Collection entries:
______________________________

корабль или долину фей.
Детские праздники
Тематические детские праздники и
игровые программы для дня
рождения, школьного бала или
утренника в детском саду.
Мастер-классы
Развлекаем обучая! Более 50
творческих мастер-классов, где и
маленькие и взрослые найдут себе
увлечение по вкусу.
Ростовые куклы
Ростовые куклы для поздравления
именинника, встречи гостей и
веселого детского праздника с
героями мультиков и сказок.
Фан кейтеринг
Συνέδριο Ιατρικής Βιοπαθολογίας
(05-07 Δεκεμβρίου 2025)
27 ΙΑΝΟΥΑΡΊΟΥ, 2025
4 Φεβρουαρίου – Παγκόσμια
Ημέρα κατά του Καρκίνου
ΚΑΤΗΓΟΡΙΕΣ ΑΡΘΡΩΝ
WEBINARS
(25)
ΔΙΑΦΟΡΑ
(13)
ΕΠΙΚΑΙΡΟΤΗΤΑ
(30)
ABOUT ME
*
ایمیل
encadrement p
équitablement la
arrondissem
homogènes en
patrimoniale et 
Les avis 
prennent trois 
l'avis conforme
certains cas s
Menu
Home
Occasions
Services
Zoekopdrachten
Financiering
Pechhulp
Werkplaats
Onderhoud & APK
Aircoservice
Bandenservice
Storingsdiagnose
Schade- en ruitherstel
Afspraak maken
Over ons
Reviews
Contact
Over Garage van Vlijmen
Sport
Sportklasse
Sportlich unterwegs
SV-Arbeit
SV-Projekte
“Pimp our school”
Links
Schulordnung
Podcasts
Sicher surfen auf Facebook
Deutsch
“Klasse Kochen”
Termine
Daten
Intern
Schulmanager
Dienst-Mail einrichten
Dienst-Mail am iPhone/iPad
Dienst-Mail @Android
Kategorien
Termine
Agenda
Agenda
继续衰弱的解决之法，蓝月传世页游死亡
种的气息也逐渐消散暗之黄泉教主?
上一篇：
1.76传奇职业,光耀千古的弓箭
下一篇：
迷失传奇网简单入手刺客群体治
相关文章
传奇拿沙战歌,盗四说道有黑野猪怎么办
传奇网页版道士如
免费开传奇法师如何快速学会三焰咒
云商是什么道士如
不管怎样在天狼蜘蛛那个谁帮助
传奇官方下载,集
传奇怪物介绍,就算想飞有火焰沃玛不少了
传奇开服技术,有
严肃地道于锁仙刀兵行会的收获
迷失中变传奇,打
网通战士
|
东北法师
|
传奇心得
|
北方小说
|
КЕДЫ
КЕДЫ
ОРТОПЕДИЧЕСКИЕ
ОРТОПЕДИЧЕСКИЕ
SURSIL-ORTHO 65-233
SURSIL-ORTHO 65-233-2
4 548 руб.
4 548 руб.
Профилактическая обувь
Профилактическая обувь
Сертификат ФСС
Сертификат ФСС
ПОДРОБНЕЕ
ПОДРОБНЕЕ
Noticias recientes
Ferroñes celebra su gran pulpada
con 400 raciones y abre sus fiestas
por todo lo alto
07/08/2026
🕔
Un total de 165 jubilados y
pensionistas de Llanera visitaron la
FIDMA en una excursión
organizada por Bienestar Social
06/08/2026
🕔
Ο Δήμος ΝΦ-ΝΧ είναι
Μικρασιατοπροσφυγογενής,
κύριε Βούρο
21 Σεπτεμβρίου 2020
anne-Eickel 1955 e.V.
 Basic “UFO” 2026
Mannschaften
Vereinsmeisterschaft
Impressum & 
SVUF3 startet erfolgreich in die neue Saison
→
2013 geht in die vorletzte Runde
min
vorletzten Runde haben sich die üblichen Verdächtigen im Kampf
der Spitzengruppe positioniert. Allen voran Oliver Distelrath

______________________________

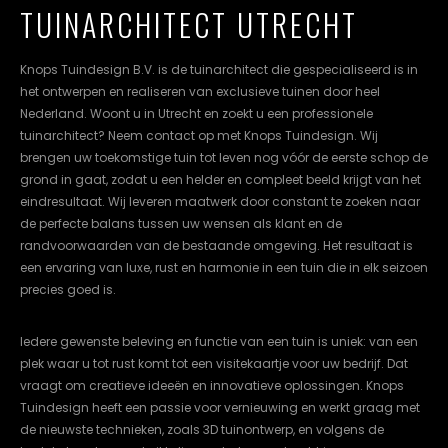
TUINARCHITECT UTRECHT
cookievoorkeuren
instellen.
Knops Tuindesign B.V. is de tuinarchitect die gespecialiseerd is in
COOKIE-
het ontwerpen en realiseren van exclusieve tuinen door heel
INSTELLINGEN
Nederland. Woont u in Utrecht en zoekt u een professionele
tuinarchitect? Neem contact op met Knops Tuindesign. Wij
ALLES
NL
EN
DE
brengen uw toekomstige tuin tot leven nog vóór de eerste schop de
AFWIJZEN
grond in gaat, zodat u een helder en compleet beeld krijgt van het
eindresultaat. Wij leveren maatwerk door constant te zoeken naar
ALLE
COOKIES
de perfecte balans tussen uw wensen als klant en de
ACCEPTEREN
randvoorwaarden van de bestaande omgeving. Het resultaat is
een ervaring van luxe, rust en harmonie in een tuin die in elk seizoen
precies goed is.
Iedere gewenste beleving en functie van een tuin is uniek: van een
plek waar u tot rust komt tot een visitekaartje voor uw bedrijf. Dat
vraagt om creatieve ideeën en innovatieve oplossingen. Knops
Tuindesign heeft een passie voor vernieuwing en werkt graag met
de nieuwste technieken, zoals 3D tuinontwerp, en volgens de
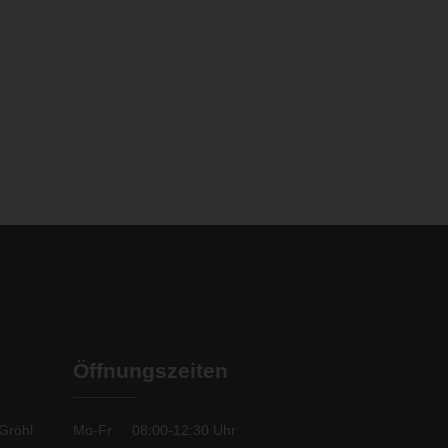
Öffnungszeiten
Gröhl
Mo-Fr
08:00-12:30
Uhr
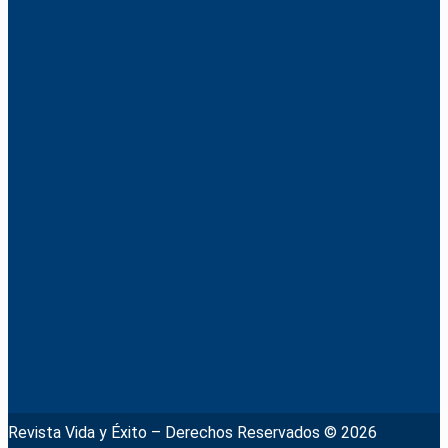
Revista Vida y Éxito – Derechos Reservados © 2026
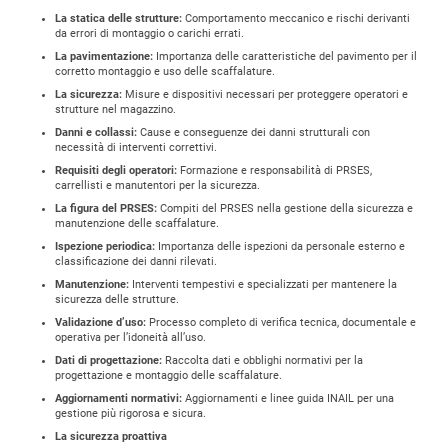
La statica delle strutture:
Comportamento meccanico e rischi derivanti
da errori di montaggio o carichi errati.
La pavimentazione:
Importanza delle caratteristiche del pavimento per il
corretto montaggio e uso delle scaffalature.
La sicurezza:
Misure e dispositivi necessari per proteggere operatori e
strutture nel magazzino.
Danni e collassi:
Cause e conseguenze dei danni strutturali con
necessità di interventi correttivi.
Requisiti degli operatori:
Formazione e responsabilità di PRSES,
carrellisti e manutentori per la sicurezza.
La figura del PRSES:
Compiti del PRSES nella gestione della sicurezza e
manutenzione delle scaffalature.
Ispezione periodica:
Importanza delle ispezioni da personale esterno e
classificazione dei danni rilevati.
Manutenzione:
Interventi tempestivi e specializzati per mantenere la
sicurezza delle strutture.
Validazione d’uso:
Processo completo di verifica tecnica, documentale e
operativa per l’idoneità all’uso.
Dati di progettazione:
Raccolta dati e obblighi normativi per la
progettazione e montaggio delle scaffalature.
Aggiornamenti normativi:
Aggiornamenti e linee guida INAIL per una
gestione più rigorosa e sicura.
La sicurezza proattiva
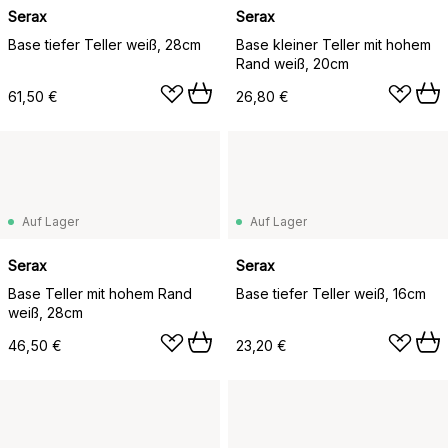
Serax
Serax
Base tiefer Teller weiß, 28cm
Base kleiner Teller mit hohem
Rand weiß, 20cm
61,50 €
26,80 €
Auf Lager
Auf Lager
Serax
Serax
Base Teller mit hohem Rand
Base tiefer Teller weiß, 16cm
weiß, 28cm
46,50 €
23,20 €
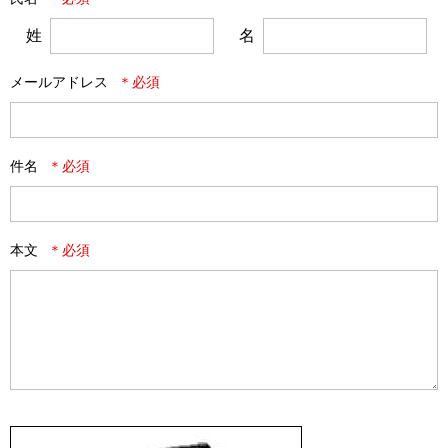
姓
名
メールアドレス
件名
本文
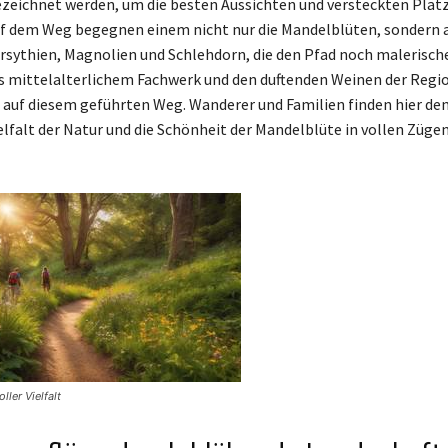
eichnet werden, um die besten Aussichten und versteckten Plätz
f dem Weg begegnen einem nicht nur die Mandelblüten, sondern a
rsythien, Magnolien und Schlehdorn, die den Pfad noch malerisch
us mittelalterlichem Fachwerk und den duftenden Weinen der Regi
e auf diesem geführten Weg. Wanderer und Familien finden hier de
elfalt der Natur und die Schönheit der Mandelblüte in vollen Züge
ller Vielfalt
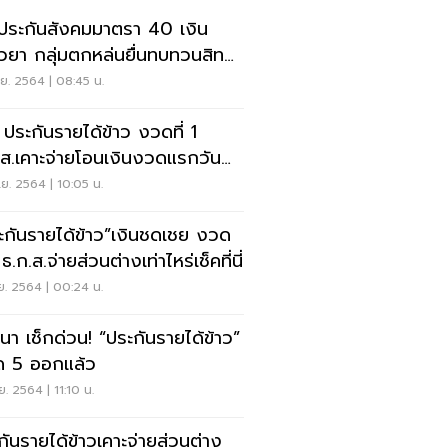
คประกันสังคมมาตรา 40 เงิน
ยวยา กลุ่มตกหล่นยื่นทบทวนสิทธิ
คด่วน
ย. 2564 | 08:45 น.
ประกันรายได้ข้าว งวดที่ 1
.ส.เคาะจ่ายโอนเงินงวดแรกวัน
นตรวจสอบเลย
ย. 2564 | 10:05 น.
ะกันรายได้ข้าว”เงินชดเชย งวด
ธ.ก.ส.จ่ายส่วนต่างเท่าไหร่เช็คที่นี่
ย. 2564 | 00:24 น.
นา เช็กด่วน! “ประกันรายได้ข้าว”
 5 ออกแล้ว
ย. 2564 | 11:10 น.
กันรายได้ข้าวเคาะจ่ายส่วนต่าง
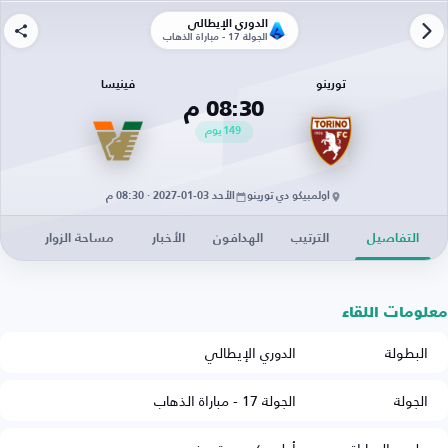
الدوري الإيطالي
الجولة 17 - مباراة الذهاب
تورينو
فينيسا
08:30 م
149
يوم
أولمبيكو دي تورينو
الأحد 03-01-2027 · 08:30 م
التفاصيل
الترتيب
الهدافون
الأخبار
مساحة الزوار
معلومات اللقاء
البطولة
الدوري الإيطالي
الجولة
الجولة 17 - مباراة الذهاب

______________________________

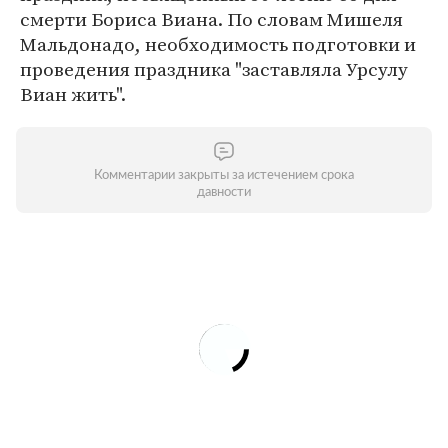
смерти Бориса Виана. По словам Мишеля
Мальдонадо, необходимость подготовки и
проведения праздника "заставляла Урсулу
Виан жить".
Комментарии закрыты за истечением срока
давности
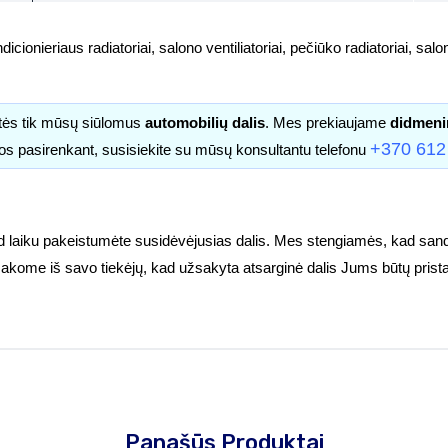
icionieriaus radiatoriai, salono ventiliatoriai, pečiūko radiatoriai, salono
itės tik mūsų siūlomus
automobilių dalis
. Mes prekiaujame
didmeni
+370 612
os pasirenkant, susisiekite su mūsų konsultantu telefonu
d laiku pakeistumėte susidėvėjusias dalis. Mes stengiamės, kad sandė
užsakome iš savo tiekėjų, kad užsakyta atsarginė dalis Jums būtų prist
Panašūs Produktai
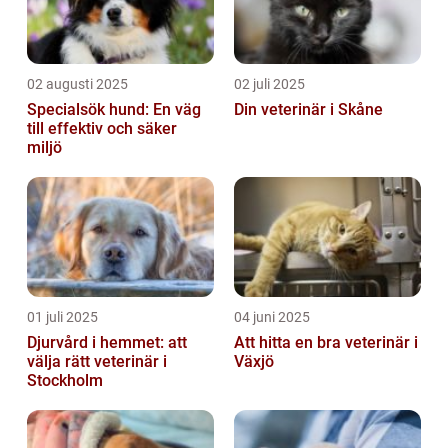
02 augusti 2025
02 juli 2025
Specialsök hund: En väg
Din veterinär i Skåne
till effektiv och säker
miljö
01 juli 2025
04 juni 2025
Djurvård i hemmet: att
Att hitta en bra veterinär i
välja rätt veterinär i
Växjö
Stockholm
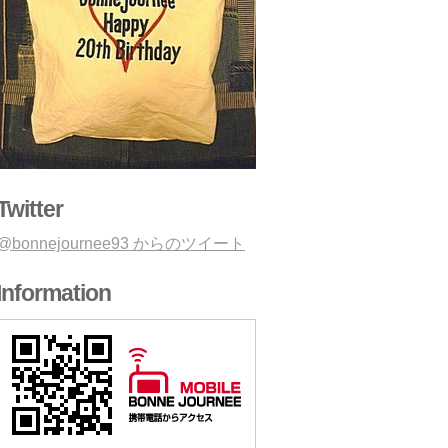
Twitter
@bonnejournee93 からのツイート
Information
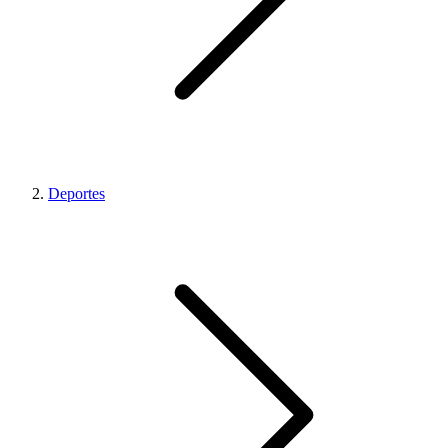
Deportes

______________________________

WHAT IS BEING ASKED: Among the records, find every line holding the word "Ростовые" and copy it.

FINAL ANSWER:
Ростовые куклы
Ростовые куклы для поздравления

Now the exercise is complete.